Startled, Sondra glanced up at him. His face was no more than an inscrutable pale oval in the near-darkness. She turned to gaze at the hulking deformed pyramid of rock that formed the center of Wolf Island. It seemed larger than before, the island's dark heart looming black against the evening sky.
The skimmer moved silently away from the jetty and began the long journey north; but the brooding obsidian hill remained in Sondra's memory, long after the island itself had vanished into the night.
Wolf watched the little vessel as it disappeared into the fading line between sea and sky. As the day ended, his work could begin. The bees in one of the hives had swarmed that morning. He had followed them up the rocky central hill of Wolf Island and carefully noted the location of the tight swarmed cluster. Now with the temperature dropping and the bees somnolent it was time for the next step.
Bey retraced his path up the hill with an empty container and a monofilament cutter. When he returned he was carrying the swarm, undisturbed and in the precise order in which it had been created. He had learned on his previous tries that it was not enough to follow the normal beekeeping practice of shaking the bees of the swarm into the container. For his plans, order seemed to be vitally important.

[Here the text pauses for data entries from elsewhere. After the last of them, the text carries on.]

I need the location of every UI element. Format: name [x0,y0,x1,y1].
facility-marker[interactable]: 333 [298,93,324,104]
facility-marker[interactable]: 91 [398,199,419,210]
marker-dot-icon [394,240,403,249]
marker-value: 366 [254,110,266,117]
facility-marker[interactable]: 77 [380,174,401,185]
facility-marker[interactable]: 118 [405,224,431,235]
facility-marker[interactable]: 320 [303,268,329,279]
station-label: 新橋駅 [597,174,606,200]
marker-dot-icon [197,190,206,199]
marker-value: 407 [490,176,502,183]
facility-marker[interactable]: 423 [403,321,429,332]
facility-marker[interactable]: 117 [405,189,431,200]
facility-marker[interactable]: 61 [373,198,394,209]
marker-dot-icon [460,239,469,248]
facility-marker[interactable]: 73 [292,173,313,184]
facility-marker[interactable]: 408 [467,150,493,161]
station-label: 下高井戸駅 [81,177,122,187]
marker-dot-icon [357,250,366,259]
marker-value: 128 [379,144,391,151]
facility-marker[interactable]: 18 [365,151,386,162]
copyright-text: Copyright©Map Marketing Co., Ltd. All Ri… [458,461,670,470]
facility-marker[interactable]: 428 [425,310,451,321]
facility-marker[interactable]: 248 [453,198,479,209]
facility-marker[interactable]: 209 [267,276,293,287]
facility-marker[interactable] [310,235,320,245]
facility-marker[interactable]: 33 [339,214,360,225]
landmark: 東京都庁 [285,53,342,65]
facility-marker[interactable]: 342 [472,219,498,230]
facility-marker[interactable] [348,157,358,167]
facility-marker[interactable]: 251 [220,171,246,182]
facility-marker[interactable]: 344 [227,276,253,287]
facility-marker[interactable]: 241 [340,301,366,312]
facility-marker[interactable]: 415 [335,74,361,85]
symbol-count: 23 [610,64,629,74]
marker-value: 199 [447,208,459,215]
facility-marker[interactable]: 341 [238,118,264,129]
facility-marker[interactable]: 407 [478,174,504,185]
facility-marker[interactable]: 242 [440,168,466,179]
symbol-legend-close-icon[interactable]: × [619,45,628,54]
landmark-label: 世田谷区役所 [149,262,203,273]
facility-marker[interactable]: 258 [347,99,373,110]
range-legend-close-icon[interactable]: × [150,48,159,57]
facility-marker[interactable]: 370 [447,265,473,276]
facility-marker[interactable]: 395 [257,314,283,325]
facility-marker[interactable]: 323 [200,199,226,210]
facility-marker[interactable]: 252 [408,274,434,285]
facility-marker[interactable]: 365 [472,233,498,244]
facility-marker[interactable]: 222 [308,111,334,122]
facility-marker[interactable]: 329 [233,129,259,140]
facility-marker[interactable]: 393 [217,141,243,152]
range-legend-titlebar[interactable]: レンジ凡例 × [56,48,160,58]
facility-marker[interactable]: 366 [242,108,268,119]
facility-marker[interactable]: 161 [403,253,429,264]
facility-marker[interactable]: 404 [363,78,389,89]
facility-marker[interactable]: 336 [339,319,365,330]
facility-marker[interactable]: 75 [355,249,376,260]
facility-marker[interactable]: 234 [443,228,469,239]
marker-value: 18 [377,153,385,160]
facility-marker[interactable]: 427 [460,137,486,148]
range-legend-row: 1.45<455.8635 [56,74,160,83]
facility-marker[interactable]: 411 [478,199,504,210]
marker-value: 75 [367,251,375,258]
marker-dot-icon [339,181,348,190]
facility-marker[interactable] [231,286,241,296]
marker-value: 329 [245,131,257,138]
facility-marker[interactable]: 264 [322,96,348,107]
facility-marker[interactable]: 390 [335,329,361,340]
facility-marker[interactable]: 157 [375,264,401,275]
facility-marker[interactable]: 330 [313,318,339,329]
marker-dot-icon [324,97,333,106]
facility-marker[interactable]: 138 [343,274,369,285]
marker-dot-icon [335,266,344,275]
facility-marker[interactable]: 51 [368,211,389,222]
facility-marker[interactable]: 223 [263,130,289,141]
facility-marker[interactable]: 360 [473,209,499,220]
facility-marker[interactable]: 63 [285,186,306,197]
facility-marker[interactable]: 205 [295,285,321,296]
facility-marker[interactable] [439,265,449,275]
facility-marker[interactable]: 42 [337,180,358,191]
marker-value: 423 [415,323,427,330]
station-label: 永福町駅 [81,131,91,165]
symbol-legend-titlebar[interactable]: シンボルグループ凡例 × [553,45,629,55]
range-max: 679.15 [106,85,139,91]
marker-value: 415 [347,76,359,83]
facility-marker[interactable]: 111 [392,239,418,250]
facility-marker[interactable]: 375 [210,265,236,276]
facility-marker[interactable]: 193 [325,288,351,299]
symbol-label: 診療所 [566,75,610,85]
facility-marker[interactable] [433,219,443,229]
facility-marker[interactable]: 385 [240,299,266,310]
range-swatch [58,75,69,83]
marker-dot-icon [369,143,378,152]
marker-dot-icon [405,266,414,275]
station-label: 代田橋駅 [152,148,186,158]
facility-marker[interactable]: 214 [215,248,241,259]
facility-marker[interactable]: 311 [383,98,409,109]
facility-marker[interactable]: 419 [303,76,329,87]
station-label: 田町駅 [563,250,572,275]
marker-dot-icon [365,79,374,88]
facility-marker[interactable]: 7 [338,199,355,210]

He went back into the house and descended two levels from the main floor. The lab that he came to had been cut from the solid basement rock of Wolf Island. Bey had not lied to Sondra. He
did
need solitude—for the freedom from vibration and noise that it provided, and for the absence of inquisitive neighbors which remoteness guaranteed. What he was doing was not illegal, but it was certainly the sort of thing that might raise eyebrows.
Bey suspended the swarm of bees above a table, from which it could be moved directly into any one of the waiting form-change tanks, Once the swarm was in position he paused. Even with the aid of his miniaturized servos, what came next was going to be infinitely tricky and tedious. He was not going to enjoy the next twelve to fourteen hours. He had to attach tiny optical fibers for biofeedback control to every bee in the swarm, then network the result into the computer so that responses were possible on both the individual and the composite level.
No point in waiting. The work could not be split into shifts, it had to be done in one long session. The sooner he began, the sooner he would be able to rest. Bey sighed, adjusted the microscope, and settled to his task. It called for great care but little brain work. He had plenty of time to think, and to wonder again if he really knew what he was doing.
The idea behind his new work derived from the multiform theory that Bey himself had invented four years earlier, for the creation of human composites. Now he wanted to take it far beyond the point that anyone else—Sondra Dearborn, or even the workers at the Biological Equipment Corporation—would believe possible. The use of biological form-change for humans was two hundred years old, widespread, and almost universally accepted. The corollary, that humans and humans alone could achieve such interactive form-change, was embedded so deeply in society that it had become the definition of humanity itself.
Sondra, like Bey himself, was too young to remember the great humanity debates. She accepted their final outcome as a necessary and inevitable truth.
What is a human? The answer, slowly evolved and at last articulated clearly, was simple: an entity is human
if and only if
it can accomplish purposive form-change using bio-feedback systems. That definition had prevailed over the anguished weeping of billions of protesting parents. The age of humanity testing had been pushed back, to one year, to six months, to three months. Failure in the test carried a high price—euthanasia—but resistance had slowly faded in the face of remorseless population pressure. Resources to feed babies who could never live a normal human life were not available.